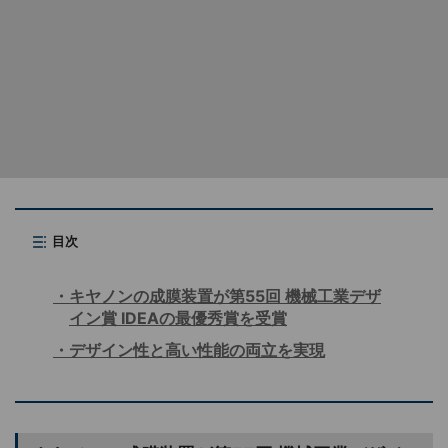
目次
キヤノンの成膜装置が第55回 機械工業デザ
イン賞 IDEAの最優秀賞を受賞
デザイン性と高い性能の両立を実現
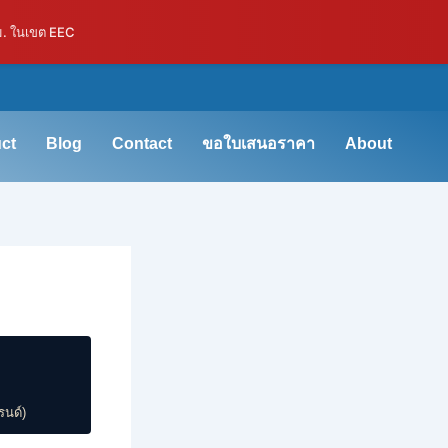
ม. ในเขต EEC
ct
Blog
Contact
ขอใบเสนอราคา
About
รนด์)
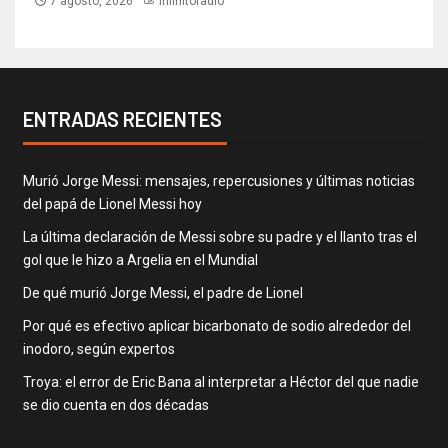
7 agosto, 2026
infinitoradio
ENTRADAS RECIENTES
Murió Jorge Messi: mensajes, repercusiones y últimas noticias
del papá de Lionel Messi hoy
La última declaración de Messi sobre su padre y el llanto tras el
gol que le hizo a Argelia en el Mundial
De qué murió Jorge Messi, el padre de Lionel
Por qué es efectivo aplicar bicarbonato de sodio alrededor del
inodoro, según expertos
Troya: el error de Eric Bana al interpretar a Héctor del que nadie
se dio cuenta en dos décadas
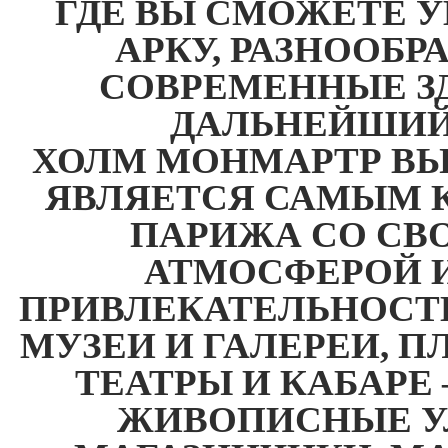
ГДЕ ВЫ СМОЖЕТЕ 
АРКУ, РАЗНООБ
СОВРЕМЕННЫЕ З
ДАЛЬНЕЙШИЙ
ХОЛМ МОНМАРТР ВЫ
ЯВЛЯЕТСЯ САМЫМ 
ПАРИЖА СО СВ
АТМОСФЕРОЙ 
ПРИВЛЕКАТЕЛЬНОСТЬ
МУЗЕИ И ГАЛЕРЕИ, 
ТЕАТРЫ И КАБАРЕ 
ЖИВОПИСНЫЕ У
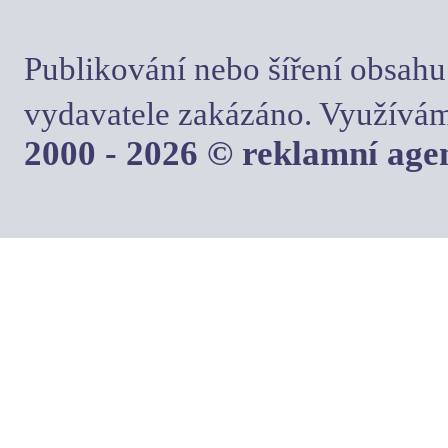
Publikování nebo šíření obsahu
vydavatele zakázáno. Využívám
2000 - 2026 © reklamní ag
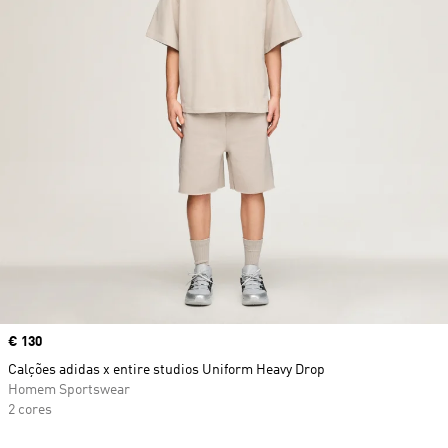
Price
€ 130
Calções adidas x entire studios Uniform Heavy Drop
Homem Sportswear
2 cores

============

> **Problem description**
Everything in the records goes into your answer exactly, except the pictures.

> **Reply to the exercise**
目次
キヤノンの成膜装置が第55回 機械工業デザ
イン賞 IDEAの最優秀賞を受賞
デザイン性と高い性能の両立を実現
ม. ในเขต EEC
ct
Blog
Contact
ขอใบเสนอราคา
About
รนด์)
7 agosto, 2026
infinitoradio
ENTRADAS RECIENTES
Murió Jorge Messi: mensajes, repercusiones y últimas noticias
del papá de Lionel Messi hoy
La última declaración de Messi sobre su padre y el llanto tras el
gol que le hizo a Argelia en el Mundial
De qué murió Jorge Messi, el padre de Lionel
Por qué es efectivo aplicar bicarbonato de sodio alrededor del
inodoro, según expertos
Troya: el error de Eric Bana al interpretar a Héctor del que nadie
se dio cuenta en dos décadas
ГДЕ ВЫ СМОЖЕТЕ 
АРКУ, РАЗНООБ
СОВРЕМЕННЫЕ З
ДАЛЬНЕЙШИЙ
ХОЛМ МОНМАРТР ВЫ
ЯВЛЯЕТСЯ САМЫМ 
ПАРИЖА СО СВ
АТМОСФЕРОЙ 
ПРИВЛЕКАТЕЛЬНОСТЬ
МУЗЕИ И ГАЛЕРЕИ, 
ТЕАТРЫ И КАБАРЕ 
ЖИВОПИСНЫЕ У
Publikování nebo šíření obsahu
vydavatele zakázáno. Využívám
2000 - 2026 © reklamní ag
Price
€ 130
Calções adidas x entire studios Uniform Heavy Drop
Homem Sportswear
2 cores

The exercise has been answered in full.